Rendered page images
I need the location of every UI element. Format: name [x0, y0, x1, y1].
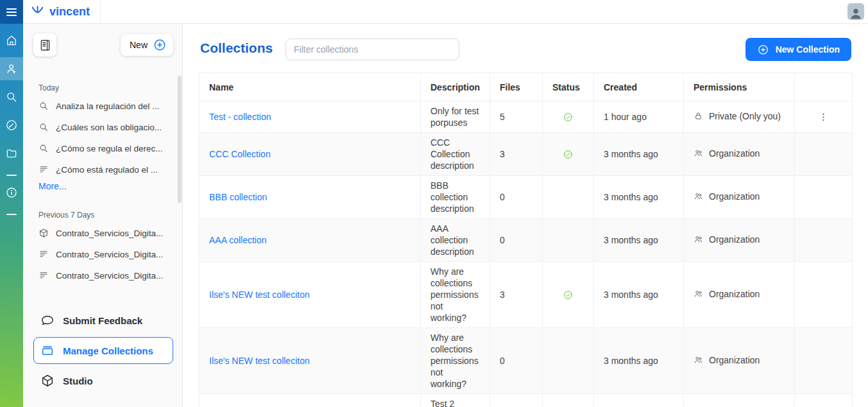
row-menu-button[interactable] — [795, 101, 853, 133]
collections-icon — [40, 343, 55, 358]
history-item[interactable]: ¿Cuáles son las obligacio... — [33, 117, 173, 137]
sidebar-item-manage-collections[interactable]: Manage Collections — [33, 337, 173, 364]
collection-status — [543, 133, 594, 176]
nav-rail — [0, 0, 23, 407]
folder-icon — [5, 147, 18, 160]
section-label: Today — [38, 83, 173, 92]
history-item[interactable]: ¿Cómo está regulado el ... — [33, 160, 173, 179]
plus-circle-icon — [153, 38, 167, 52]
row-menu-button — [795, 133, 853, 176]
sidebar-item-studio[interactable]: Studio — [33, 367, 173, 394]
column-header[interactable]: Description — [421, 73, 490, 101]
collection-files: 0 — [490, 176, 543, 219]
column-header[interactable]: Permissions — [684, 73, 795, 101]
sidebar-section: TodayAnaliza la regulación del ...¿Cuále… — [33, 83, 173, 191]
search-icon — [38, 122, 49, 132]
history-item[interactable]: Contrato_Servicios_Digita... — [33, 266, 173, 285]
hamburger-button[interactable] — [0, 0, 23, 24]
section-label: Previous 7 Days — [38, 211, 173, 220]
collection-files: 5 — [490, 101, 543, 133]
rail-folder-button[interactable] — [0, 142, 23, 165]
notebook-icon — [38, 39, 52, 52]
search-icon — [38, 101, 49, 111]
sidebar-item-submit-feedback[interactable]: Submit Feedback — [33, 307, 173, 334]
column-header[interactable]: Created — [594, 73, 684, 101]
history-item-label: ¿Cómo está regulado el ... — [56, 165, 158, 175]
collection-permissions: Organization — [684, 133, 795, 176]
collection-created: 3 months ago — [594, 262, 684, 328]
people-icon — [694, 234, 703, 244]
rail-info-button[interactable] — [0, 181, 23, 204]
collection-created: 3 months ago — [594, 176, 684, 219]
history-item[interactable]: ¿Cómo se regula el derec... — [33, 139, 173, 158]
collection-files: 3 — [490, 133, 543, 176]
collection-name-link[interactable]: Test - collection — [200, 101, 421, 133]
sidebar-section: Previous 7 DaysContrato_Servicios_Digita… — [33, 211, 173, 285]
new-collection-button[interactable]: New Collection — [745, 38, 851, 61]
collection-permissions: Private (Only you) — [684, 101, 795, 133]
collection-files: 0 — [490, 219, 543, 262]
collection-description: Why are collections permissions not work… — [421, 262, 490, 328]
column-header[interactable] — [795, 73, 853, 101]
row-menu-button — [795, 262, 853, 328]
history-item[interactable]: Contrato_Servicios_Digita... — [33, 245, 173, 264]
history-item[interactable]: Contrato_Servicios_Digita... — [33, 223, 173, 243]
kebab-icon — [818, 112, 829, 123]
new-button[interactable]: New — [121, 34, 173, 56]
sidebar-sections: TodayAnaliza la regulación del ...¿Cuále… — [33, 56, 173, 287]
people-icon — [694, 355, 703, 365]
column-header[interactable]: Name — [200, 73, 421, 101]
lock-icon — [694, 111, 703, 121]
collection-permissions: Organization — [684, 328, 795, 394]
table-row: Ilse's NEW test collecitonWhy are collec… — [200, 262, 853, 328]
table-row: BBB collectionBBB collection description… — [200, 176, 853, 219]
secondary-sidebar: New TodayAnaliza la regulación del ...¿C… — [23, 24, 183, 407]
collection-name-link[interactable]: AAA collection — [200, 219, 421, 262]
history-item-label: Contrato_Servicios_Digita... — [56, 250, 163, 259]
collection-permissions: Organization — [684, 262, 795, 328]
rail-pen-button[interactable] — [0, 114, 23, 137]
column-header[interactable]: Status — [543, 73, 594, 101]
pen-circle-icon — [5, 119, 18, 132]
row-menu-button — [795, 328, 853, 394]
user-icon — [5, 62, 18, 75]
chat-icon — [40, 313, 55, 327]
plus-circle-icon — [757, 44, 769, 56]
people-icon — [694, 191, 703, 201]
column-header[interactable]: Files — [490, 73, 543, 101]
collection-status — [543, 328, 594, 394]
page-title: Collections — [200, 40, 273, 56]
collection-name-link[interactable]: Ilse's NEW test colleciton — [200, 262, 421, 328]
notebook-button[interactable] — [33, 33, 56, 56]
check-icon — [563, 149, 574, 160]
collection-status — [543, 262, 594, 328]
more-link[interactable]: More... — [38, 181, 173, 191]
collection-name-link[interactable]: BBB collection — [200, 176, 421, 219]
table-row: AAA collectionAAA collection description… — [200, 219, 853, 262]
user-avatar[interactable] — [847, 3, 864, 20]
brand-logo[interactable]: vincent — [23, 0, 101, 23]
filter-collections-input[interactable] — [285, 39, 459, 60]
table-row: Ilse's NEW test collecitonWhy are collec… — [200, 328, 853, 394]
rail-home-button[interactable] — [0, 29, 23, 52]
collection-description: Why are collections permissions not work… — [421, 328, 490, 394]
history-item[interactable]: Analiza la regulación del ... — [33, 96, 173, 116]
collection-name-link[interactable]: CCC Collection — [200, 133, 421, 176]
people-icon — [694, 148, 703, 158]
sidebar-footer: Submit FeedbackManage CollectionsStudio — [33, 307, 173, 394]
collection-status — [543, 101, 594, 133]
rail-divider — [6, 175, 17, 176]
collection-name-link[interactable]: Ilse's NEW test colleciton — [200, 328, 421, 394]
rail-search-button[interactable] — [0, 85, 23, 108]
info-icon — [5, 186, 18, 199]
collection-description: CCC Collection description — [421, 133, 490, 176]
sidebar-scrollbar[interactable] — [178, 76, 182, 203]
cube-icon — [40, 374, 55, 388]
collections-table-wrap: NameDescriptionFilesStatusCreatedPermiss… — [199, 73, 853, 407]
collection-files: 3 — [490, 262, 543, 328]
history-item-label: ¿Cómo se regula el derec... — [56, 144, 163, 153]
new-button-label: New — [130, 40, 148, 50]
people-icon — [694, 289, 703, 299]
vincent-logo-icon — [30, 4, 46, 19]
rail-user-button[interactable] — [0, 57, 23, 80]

...

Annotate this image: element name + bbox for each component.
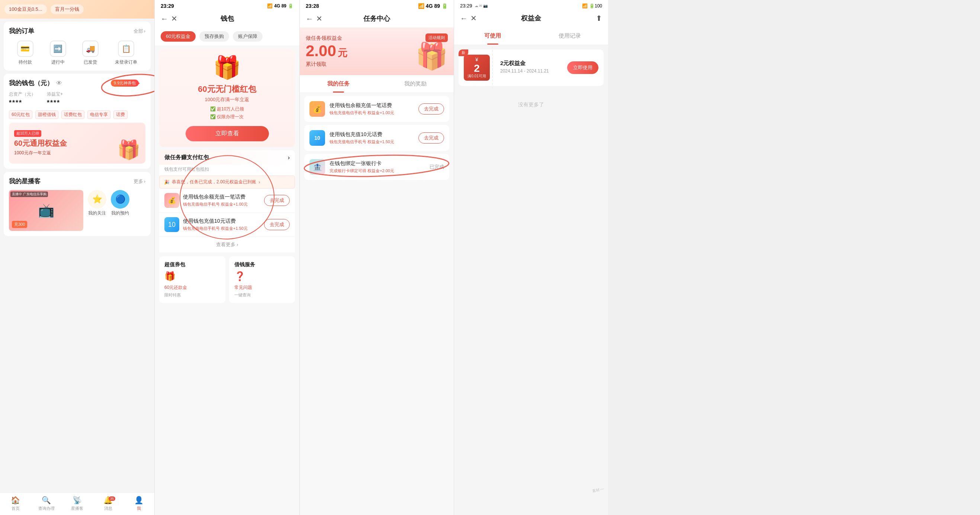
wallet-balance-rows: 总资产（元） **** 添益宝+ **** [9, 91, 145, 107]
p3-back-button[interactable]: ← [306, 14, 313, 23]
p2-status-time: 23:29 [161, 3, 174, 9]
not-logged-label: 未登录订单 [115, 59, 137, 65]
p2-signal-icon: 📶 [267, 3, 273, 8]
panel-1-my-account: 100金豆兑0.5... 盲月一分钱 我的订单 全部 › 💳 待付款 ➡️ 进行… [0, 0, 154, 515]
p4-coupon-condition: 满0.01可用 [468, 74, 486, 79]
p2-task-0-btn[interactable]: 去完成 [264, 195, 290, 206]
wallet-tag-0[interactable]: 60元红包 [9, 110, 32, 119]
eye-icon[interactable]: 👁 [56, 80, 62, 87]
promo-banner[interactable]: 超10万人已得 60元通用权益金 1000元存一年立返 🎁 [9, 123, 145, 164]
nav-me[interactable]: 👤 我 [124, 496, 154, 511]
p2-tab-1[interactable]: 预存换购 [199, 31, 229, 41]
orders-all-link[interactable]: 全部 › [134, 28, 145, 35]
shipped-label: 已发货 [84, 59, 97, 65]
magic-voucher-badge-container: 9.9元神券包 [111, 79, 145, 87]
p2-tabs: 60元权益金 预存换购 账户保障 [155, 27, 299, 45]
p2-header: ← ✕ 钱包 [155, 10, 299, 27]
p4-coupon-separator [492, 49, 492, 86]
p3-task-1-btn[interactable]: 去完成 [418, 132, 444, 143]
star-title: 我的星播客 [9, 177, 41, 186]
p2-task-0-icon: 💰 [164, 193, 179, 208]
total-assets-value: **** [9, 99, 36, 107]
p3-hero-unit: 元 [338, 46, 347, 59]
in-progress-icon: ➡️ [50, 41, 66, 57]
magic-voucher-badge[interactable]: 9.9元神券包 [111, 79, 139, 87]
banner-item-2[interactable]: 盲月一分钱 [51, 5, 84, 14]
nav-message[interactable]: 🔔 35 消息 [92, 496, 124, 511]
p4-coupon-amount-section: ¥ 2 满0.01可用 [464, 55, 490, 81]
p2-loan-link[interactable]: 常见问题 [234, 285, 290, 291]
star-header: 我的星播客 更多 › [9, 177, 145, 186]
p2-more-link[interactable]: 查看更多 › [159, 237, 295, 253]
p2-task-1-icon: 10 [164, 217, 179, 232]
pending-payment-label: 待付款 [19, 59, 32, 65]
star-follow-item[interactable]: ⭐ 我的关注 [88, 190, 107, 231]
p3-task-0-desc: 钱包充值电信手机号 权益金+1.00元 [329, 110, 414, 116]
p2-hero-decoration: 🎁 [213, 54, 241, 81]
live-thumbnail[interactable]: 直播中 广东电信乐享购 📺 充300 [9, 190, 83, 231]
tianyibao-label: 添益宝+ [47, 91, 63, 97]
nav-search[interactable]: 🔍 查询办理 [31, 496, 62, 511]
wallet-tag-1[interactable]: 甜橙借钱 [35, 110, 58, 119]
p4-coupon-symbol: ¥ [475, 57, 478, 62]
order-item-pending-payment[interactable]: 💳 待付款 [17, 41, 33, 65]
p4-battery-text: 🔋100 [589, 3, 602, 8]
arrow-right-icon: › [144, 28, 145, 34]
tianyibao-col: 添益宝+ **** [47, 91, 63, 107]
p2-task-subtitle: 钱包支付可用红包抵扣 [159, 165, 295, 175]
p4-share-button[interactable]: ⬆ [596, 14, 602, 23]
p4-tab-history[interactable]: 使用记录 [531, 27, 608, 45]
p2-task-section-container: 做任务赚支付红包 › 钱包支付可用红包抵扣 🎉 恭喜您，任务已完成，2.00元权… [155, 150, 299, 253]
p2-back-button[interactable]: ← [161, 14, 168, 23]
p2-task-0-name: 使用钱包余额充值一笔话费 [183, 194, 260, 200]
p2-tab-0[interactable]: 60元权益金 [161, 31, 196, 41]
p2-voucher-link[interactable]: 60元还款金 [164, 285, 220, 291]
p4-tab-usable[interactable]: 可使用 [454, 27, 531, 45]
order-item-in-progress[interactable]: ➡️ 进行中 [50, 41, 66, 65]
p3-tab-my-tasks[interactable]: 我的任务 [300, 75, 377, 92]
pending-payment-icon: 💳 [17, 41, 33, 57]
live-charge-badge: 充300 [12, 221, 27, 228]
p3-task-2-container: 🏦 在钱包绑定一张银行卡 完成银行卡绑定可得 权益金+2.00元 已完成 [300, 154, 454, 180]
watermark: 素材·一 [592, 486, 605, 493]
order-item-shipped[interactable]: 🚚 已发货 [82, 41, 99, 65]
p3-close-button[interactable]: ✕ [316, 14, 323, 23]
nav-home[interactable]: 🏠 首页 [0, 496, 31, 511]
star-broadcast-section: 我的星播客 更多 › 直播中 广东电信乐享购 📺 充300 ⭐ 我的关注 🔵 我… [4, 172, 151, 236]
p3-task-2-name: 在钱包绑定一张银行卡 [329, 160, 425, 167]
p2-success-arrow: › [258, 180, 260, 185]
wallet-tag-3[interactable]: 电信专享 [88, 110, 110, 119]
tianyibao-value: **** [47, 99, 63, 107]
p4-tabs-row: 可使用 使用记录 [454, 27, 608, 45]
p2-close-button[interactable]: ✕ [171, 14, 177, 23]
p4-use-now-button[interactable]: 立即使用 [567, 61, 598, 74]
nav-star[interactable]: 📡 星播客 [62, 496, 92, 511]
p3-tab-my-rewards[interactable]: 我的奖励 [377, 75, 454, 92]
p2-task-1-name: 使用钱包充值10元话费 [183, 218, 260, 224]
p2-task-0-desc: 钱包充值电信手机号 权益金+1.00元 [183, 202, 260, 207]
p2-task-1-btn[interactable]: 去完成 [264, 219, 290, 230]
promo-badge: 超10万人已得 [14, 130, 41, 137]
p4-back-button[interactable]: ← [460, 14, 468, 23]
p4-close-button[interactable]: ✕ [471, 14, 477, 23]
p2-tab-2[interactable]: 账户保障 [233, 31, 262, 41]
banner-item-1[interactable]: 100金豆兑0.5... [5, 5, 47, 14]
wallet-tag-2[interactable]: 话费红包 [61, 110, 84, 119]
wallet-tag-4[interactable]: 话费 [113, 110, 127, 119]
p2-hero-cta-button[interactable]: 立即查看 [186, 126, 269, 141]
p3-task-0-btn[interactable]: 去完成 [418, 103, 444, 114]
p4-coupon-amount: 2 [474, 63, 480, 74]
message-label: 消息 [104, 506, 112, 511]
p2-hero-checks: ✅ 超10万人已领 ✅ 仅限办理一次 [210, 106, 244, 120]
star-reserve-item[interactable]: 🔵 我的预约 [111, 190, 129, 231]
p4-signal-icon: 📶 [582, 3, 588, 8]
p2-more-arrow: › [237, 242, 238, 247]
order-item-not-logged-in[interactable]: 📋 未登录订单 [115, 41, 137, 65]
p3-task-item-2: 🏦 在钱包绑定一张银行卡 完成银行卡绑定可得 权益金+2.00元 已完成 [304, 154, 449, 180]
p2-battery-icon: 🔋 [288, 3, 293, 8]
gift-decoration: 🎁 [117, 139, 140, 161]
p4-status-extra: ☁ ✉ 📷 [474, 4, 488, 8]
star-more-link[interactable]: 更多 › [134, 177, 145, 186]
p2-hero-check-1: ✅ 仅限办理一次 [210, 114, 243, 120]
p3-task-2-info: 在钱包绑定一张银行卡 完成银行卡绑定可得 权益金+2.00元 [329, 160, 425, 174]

==

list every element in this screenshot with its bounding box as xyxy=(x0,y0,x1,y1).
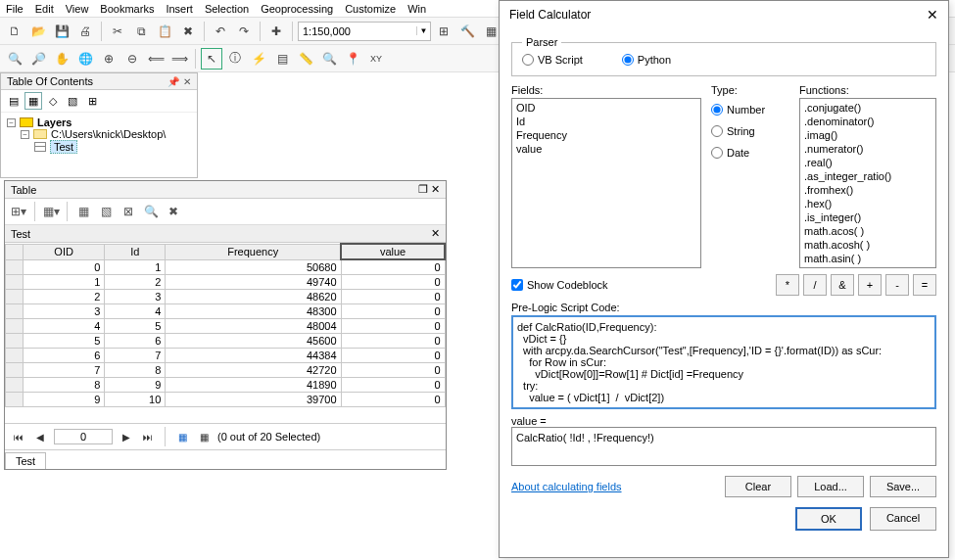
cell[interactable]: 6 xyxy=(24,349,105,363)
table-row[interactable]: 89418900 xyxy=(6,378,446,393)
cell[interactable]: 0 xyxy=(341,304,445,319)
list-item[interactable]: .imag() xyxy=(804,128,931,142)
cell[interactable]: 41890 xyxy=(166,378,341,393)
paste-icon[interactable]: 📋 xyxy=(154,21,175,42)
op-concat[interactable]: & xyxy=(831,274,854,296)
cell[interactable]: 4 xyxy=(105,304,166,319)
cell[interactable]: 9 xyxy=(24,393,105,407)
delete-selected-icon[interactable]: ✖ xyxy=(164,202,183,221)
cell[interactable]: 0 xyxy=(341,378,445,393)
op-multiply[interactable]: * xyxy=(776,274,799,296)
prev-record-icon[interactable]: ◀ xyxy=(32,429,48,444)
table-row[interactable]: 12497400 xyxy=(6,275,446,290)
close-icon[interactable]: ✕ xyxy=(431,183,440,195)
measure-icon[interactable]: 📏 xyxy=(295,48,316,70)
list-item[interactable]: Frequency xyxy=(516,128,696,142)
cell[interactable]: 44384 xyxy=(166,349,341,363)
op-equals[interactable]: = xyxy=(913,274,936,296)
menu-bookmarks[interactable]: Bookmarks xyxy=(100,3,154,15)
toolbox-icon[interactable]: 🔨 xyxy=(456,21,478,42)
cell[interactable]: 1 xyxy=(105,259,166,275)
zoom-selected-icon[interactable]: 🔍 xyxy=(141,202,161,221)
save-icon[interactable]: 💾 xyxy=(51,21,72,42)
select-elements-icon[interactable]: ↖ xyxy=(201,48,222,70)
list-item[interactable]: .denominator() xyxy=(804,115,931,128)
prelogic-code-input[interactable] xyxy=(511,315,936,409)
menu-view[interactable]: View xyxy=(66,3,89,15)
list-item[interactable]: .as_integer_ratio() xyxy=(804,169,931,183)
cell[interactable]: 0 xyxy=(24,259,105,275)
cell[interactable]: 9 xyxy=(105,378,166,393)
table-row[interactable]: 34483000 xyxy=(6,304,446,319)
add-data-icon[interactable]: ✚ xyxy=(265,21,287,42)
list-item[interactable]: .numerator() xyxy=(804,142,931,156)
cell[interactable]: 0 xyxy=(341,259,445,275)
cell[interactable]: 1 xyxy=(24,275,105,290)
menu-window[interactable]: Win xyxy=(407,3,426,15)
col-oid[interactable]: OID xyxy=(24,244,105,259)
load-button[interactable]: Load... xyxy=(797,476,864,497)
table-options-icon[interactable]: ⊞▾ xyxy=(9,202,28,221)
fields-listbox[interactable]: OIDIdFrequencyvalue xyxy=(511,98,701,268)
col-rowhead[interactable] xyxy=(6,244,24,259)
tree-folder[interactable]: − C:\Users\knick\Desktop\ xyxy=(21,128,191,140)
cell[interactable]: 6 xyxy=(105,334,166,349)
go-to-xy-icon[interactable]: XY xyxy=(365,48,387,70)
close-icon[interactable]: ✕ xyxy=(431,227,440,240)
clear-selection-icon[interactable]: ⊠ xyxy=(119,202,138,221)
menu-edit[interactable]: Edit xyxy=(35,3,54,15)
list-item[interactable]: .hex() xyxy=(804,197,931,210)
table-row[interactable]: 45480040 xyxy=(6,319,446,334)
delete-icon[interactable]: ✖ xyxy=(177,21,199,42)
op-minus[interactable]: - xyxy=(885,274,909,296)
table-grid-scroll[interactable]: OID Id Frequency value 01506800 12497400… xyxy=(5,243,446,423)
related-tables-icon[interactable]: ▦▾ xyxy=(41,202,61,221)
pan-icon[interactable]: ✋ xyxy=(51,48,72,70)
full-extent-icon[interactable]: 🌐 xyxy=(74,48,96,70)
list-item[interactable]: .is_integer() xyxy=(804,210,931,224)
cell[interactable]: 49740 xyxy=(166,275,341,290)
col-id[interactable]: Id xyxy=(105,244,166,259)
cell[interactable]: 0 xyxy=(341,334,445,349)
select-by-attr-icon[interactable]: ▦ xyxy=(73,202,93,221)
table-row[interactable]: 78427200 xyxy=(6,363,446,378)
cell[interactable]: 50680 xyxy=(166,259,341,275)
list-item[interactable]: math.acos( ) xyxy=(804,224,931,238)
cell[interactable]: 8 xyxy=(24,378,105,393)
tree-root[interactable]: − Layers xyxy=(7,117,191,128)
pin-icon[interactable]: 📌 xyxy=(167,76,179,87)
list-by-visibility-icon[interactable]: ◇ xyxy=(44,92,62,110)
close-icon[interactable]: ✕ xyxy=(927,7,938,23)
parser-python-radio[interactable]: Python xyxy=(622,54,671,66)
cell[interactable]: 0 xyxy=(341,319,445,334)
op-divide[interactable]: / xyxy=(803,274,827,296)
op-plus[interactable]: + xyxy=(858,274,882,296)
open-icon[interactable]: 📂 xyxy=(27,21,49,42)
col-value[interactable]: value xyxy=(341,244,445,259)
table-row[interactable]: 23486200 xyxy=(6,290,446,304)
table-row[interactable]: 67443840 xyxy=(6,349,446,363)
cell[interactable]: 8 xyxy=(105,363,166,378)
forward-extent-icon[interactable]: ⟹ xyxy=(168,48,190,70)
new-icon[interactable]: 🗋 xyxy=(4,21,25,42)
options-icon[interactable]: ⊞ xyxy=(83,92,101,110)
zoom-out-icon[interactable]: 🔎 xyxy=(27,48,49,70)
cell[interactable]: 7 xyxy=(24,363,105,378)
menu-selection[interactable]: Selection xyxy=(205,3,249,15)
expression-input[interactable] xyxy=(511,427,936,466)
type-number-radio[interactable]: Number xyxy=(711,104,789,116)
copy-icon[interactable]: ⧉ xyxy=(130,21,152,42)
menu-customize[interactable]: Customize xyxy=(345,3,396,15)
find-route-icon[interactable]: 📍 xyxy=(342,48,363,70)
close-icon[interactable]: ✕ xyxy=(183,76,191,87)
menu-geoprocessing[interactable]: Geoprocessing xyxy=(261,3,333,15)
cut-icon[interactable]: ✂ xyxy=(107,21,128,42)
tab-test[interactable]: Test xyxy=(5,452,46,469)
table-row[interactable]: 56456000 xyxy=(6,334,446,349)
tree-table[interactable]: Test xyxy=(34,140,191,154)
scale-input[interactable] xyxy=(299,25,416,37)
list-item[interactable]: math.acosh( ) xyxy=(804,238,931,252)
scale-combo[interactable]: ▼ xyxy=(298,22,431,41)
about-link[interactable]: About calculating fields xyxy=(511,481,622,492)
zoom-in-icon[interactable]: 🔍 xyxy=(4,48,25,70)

What you have to do.
Find how many lines of the preceding data contain "banner", and answer with that number only.

Task solution.
3